調査は8月27日~9月26日、同社を利用している全国の高校生155人を対象に実施した。
「ジェンダーギャップ」や「ジェンダー平等」という言葉への認識について、最も多かったのは「知っていて関心がある」で43.9%。「知っているが関心はない」が38.7%、「聞いたことはあるがよく知らない」が13.5%、「知らない」は3.9%と続いた。
「世の中には、性別によって不公平がある」と感じたことがあるかについて、「よくある」が19.4%、「時々ある」は61.3%。2つを合わせると、80.7%の高校生が「不公平を感じた経験がある」と回答した。
不公平を感じた場面は、「男らしさ/女らしさなどの言動に対する違和感」(55.2%)が最多。そのほか、「進路や職業に関するイメージ」(48%)、「メディアやSNSでの表現」(41.6%)、「性的マイノリティに関する配慮の有無」(33.6%)などとなった。
「性別に関係なく生きやすい社会になっていると思うか」については、「とても思う」が20.6%、「やや思う」が48.4%だった。一方で、「あまり思わない」は27.7%、「まったく思わない」は3.2%だった。
「もし友人や身近な人が『同性のパートナーを選ぶ』『性別を変更する』といった選択をしたらどう感じますか?」については、「とくに気にしない/自然なことだと思う」が56.1%で最多。「最初は驚くかもしれないが、受け入れられると思う」は33.5%で、約9割が肯定的に回答した。
関心のあるジェンダー問題(複数回答)は、「働き方の不平等さ(男女の給与格差や昇進の違いなど)」が54.2%で最多。
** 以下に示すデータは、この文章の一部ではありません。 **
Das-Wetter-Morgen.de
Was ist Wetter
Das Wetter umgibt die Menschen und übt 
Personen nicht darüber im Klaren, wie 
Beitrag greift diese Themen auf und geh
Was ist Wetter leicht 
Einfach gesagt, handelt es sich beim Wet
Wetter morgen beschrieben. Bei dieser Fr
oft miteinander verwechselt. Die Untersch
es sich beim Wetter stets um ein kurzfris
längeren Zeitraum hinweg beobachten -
「LGBTQ+への理解や配慮」(38.1%)、「男らしさ・女らしさなどの価値観による生きづらさ」(37.4%)が続いた。担当者は「単なる学校生活の不満にとどまらず、『将来の働き方』や『社会全体の構造』にまで視線を向けている高校生の意識の高さがうかがえます」としている。
「これからの社会が性別に関係なく生きやすくなるために何が大切か」について聞くと、「受け入れることが難しくても、知識をつけたり理解しようとする姿勢を持つ」(高校3年生)、「自分の意見は持ちつつも、相手を尊重して批判しないこと」(高校2年生)といった意見が寄せられた。
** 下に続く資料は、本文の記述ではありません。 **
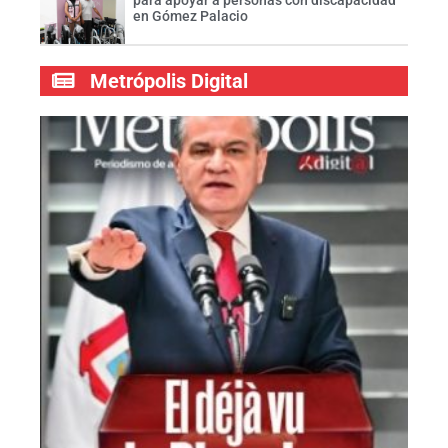
para apoyar a personas con discapacidad
en Gómez Palacio
Metrópolis Digital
また「今の高校生はあまり偏見を持っている人が少なく、偏見が多いのは親世代だと感じる。それが解消されたら子供たちはもっと暮らしやすくなると思う 」(高校1年生)という意見もあり、担当者は「世代間の意識のずれをどう埋めていくかが今後の大きなテーマになりそうです」「前向きな姿勢も浮かび上がり、次の時代をつくっていく若い世代の価値観が垣間見えました。社会全体として、こうした声をどう生かしていけるかが問われています」などとしている。